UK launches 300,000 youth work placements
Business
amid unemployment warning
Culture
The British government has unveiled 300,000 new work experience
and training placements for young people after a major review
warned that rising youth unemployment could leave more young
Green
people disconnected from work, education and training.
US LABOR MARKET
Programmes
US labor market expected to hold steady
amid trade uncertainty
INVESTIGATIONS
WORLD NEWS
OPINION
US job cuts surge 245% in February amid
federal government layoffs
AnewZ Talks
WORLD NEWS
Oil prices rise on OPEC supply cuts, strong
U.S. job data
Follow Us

Problem to work on: Begin with the line holding "Oil prices rise on OPEC supply cuts, strong" and end with the last line of the material. Copy all of them exactly.

Solution to the problem:
Oil prices rise on OPEC supply cuts, strong
U.S. job data
Follow Us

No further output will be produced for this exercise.